L'hydratation est également une priorité majeure, car votre corps fournit davantage d'efforts pour vous rafraîchir, vous et votre bébé. Les coureuses enceintes ont tendance à transpirer plus rapidement et à perdre des liquides plus rapidement, ce qui augmente le risque de déshydratation. Une règle simple consiste à boire quotidiennement environ la moitié de votre poids corporel en onces, soit environ 80 onces pour un coureur de 72 kg. En plus de l'eau, il est recommandé d'inclure des électrolytes, en particulier lors de courses longues ou par temps chaud. Enfin, il est important de ne pas négliger les nutriments essentiels tels que la vitamine D et le calcium, qui contribuent à la santé osseuse de la mère et du bébé, ainsi que la vitamine C, qui joue un rôle dans le fonctionnement du système immunitaire et l'absorption du fer.
Nutrition pendant la ménopause
Pendant la ménopause, l'alimentation revêt une importance particulière pour le maintien de la masse musculaire, de la densité osseuse et de l'énergie globale.
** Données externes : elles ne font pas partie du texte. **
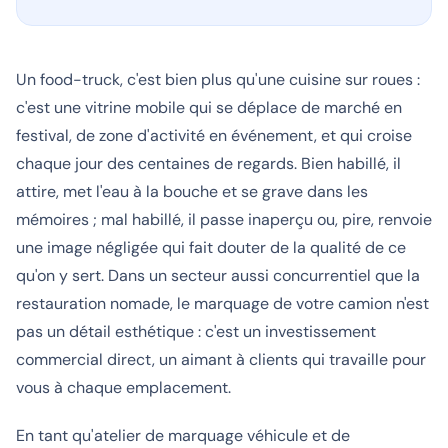
Un food-truck, c'est bien plus qu'une cuisine sur roues :
c'est une vitrine mobile qui se déplace de marché en
festival, de zone d'activité en événement, et qui croise
chaque jour des centaines de regards. Bien habillé, il
attire, met l'eau à la bouche et se grave dans les
mémoires ; mal habillé, il passe inaperçu ou, pire, renvoie
une image négligée qui fait douter de la qualité de ce
qu'on y sert. Dans un secteur aussi concurrentiel que la
restauration nomade, le marquage de votre camion n'est
pas un détail esthétique : c'est un investissement
commercial direct, un aimant à clients qui travaille pour
vous à chaque emplacement.
En tant qu'atelier de marquage véhicule et de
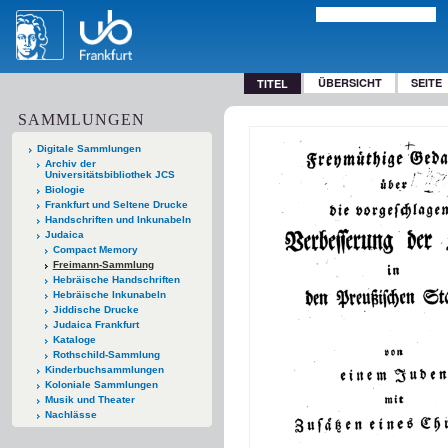
ÜBERSICHT
SEITE
TITEL
SAMMLUNGEN
Digitale Sammlungen
Archiv der
Universitätsbibliothek JCS
Biologie
Frankfurt und Seltene Drucke
Handschriften und Inkunabeln
Judaica
Compact Memory
Freimann-Sammlung
Hebräische Handschriften
Hebräische Inkunabeln
Jiddische Drucke
Judaica Frankfurt
Kataloge
Rothschild-Sammlung
Kinderbuchsammlungen
Koloniale Sammlungen
Musik und Theater
Nachlässe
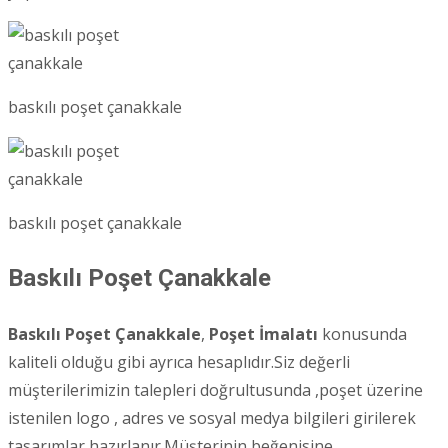
baskılı poşet çanakkale
baskılı poşet çanakkale
Baskılı Poşet Çanakkale
Baskılı Poşet Çanakkale
,
Poşet İmalatı
konusunda
kaliteli olduğu gibi ayrıca hesaplıdır.Siz değerli
müşterilerimizin talepleri doğrultusunda ,poşet üzerine
istenilen logo , adres ve sosyal medya bilgileri girilerek
tasarımlar hazırlanır.Müşterinin beğenisine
Les besoins en protéines dépassent la norme standard de 0,8 g par kg de poids corporel, les recherches indiquant plutôt 1,2 g par kg ou plus. Des recherches ont également démontré que l'association d'un apport accru en protéines à un entraînement de résistance et à des exercices anaérobies était particulièrement bénéfique pour augmenter la masse maigre. Les glucides complexes devraient également constituer un élément essentiel de l'alimentation, car ils fournissent une énergie constante, favorisent la récupération et aident à réguler le taux de glycémie à un moment où les changements hormonaux peuvent avoir un impact sur le métabolisme.
Le calcium et la vitamine D sont essentiels à la santé osseuse, les besoins en calcium augmentant jusqu'à 1 200 mg par jour après 50 ans. Étant donné que la capacité de l'organisme à produire de la vitamine D à partir de la lumière du soleil diminue avec l'âge, il peut être nécessaire de prendre des compléments alimentaires ou de privilégier les aliments riches en vitamine D afin d'améliorer l'absorption du calcium et de préserver la densité osseuse. La vitamine C joue également un rôle de soutien en contribuant à la formation de collagène, qui renforce les articulations et les tissus conjonctifs, tout en améliorant l'absorption du fer. Pour les coureuses en période de ménopause, une approche équilibrée mettant l'accent sur les protéines, les glucides complexes, le calcium, la vitamine D et la vitamine C peut contribuer à compenser les changements hormonaux et à maintenir la performance.
Conclusion
Comprendre comment les hormones et les étapes de la vie influencent votre alimentation et vos performances peut vous aider à faire des choix plus éclairés en matière d'alimentation, de récupération et d'entraînement. Être conscient des besoins spécifiques de votre corps vous permet d'optimiser vos performances, de rester en bonne santé et de prendre plaisir à courir à chaque étape de votre vie. N'oubliez pas que chaque coureur est différent : ce qui convient à l'un ne convient pas nécessairement à l'autre.
Cet article est destiné à des fins éducatives générales et ne remplace pas les conseils nutritionnels personnalisés prodigués par un diététicien agréé ou un professionnel de santé.